[Activity] Could you please reproduce every record below exactly, leaving out the pictures?

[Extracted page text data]
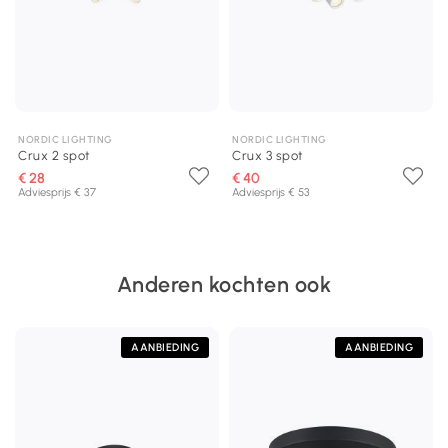
NORDIC LIGHTING
NORDIC LIGHTING
Crux 2 spot
Crux 3 spot
€ 28
€ 40
Adviesprijs € 37
Adviesprijs € 53
Anderen kochten ook
AANBIEDING
AANBIEDING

[Worked solution]
NORDIC LIGHTING
NORDIC LIGHTING
Crux 2 spot
Crux 3 spot
€ 28
€ 40
Adviesprijs € 37
Adviesprijs € 53
Anderen kochten ook
AANBIEDING
AANBIEDING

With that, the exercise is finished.